Chris McCandless loved the road, the unadorned life, the Tolstoyan call to asceticism. After graduating college, he took off on another of his long destinationless journeys, this time cutting all contact with his family and changing his name to Alex Supertramp. He was a gent of strong opinions, and he shared them with those he met: "You must lose your inclination for monotonous security and adopt a helter-skelter style of life''; "be nomadic.'' Ultimately, in 1992, his terms got him into mortal trouble when he ran up against something—the Alaskan wild—that didn't give a hoot about Supertramp's worldview; his decomposed corpse was found 16 weeks after he entered the bush. Many people felt McCandless was just a hubris-laden jerk with a death wish (he had discarded his map before going into the wild and brought no food but a bag of rice).
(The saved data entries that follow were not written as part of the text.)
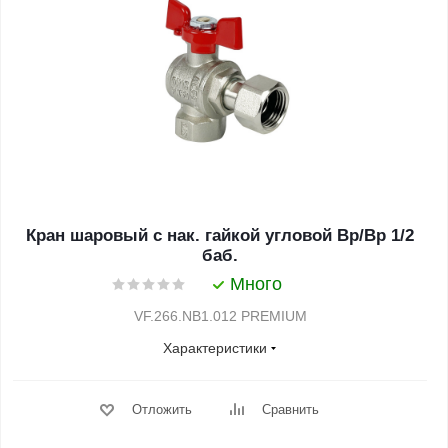
Кран шаровый с нак. гайкой угловой Вр/Вр 1/2
баб.
Много
VF.266.NB1.012 PREMIUM
Характеристики
Отложить
Сравнить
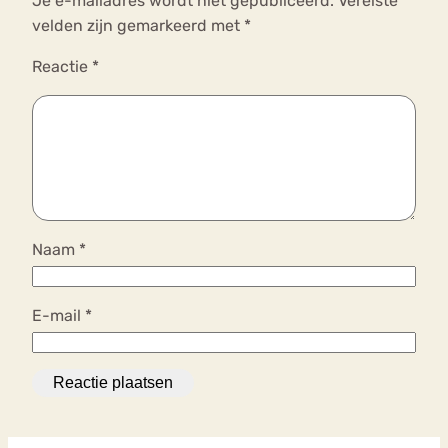
Je e-mailadres wordt niet gepubliceerd.
Vereiste
velden zijn gemarkeerd met
*
Reactie
*
Naam
*
E-mail
*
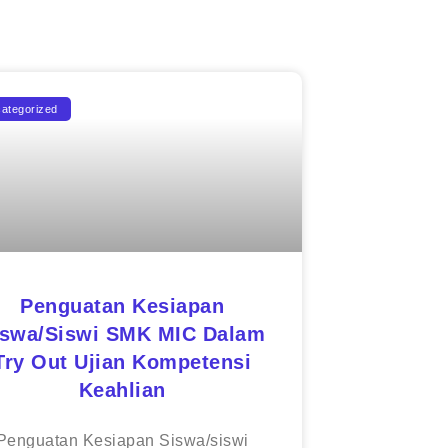
ategorized
Penguatan Kesiapan
iswa/siswi SMK MIC Dalam
Try Out Ujian Kompetensi
Keahlian
Penguatan Kesiapan Siswa/siswi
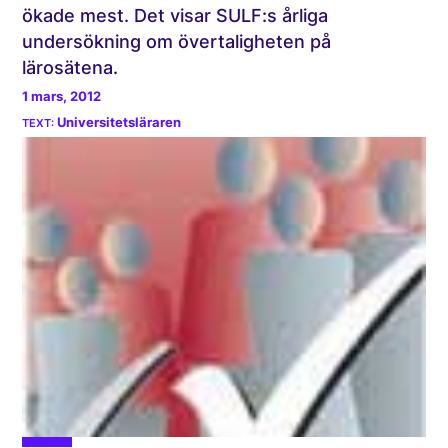
ökade mest. Det visar SULF:s årliga
undersökning om övertaligheten på
lärosätena.
1 mars, 2012
Universitetsläraren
Krakauer thought not. Admitting an interest that bordered on obsession, he dug deep into McCandless's life. He found a willful, reckless, moody boyhood; an ugly little secret that sundered the relationship between father and son; a moral absolutism that agitated the young man's soul and drove him to extremes; but he was no more a nutcase than other pilgrims. Writing in supple, electric prose, Krakauer tries to make sense of McCandless (while scrupulously avoiding off-the-rack psychoanalysis): his risky behavior and the rites associated with it, his asceticism, his love of wide open spaces, the flights of his soul.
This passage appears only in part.